Limoges : un policier devant la justice pour avoir frappé indûment un interpellé

En avril 2020, une interpellation musclée et polémique a été filmée par des riverains du quartier de Beaubreuil à Limoges. Un policier comparaissait ce 22 février 2021 devant la justice.

Le policier en compagnie de son avocat, le 22 février 2020 au palais de justice de Limoges
Le policier en compagnie de son avocat, le 22 février 2020 au palais de justice de Limoges © F3 Limousin -

Le 21 avril 2020, une équipe de trois policiers de la brigade anti-criminalité a procédé à l’interpellation d’un individu soupçonné de trafic de stupéfiant dans le quartier de Beaubreuil à Limoges. Il était bien connu des services de police pour avoir été expulsé à deux reprises du territoire français alors qu’il était en situation irrégulière.

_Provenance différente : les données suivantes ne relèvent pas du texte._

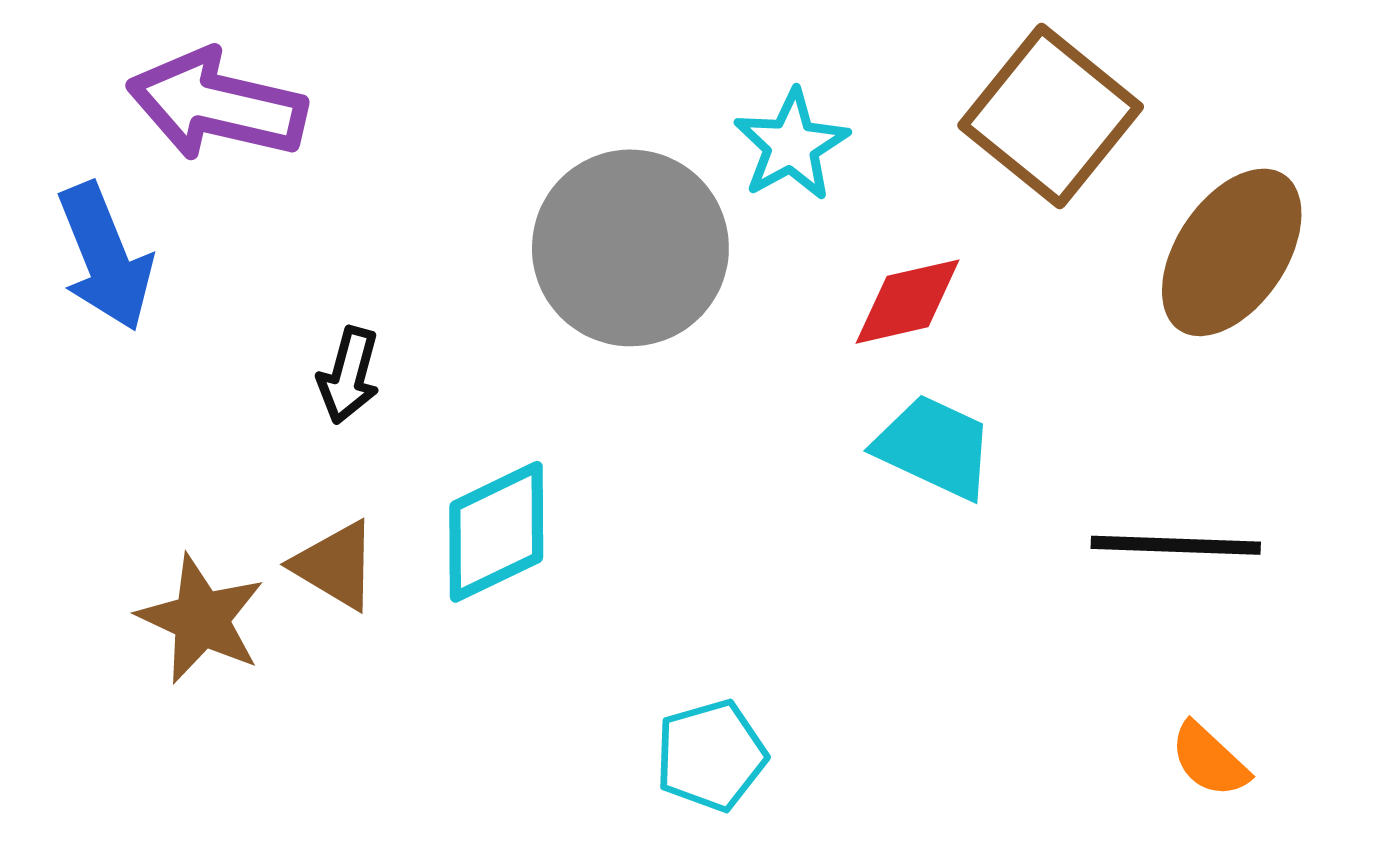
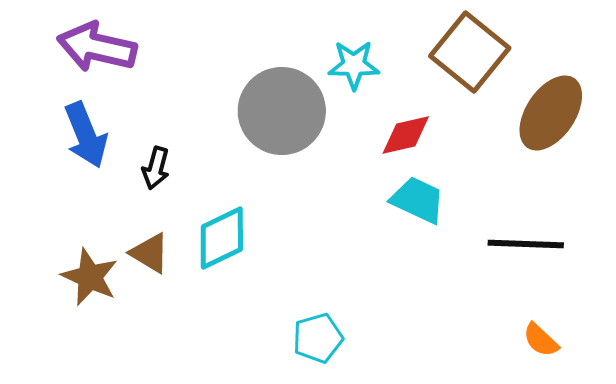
cyan star: (791, 145) -> (354, 65), turned 30
blue arrow: (105, 257) -> (86, 135), moved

L’individu ne s’est pas laissé pas impressionner face à un policier qui lui a demandé de se mettre à terre. Il a avancé vers le fonctionnaire qui a alors fait usage de son flashball pour le stopper.

 

Contexte tendu

Ses collègues sont intervenus pour menotter l’individu. C’est à ce moment que l’un d’entre eux lui  a asséné un grand coup de pied dans le dos.

Un "geste technique inapproprié" pour l'avocat du policier
Un "geste technique inapproprié" pour l'avocat du policier © Vidéo Twitter

Les 3 policiers étaient seuls dans le quartier, dans l’attente de renforts, et face à quelques habitants mal intentionnés qui les menaçaient. Leur objectif était d’évacuer rapidement l’interpellé en voiture avant que la situation ne dégénère.

 

Vidéo amateur

L’avocat du policier qualifie le coup de pied dans le dos de « geste technique inapproprié».

La scène a été filmée par des riverains. Le lendemain, des émeutes ont éclaté dans les quartiers de Beaubreuil et de La Bastide où la police mène une lutte sans merci contre les trafics de drogue en tout genre.

Le procureur de la République a saisi l’IGPN (Inspection générale de la police nationale), qui a rendu son rapport quelques mois plus tard.

 

Plaider coupable

Le policier qui a frappé indûment une personne à terre comparaissait lundi 22 février 2021 dans le cadre d’une procédure de plaider coupable. Le procureur de la République lui aurait selon nos informations proposé une peine de prison et d’interdiction d’exercer avec sursis. Nous n’avons pas pu confirmer cette information.

Son avocat juge que cette peine est « adaptée aux circonstances du dossier». Il craignait une interdiction d’exercer sans aucun sursis.

Comme la loi l’y autorise, le policier s’est laissé un délai de réflexion. Sa peine sera entérinée par un juge le 17 mai prochain.

 

Travail de bureau

Depuis avril 2020, la vie professionnelle de ce fonctionnaire de terrain a bien changé. Après une  longue période de congé maladie, il effectue maintenant un travail de bureau et s’apprête à passer des examens internes. Il ne fait donc plus partie de la brigade anti-criminalité.

A la suite de la sanction pénale, il passera devant un conseil de discipline et subira une sanction professionnelle.  

Cette affaire a laissé des traces au sein de la brigade anti-criminalité de Limoges. Le policier qui a fait usage de son flashball le 21 avril 2020 a reçu des menaces. Il a demandé sa mutation et l’a obtenue.

 

Lutte contre les trafics de drogue

En toile de fonds de cette affaire où un fonctionnaire a manifestement dérapé, il y a la lutte sans merci que mène le directeur de la sécurité publique de Limoges contre les trafics de drogue.

Le weekend du 20 février 2021, le nom de plusieurs policiers de secteurs et de la BAC ont été inscrits sur la porte d’un immeuble de la Bastide. Selon Yannick Salabert, le directeur de la police, « tous les moyens sont bons pour se débarrasser de ceux qui nuisent aux trafics».

Et puisque les noms des fonctionnaires n’avaient pas encore été effacés ce lundi matin, la police a utilisé une solution radicale : la porte a été saisie.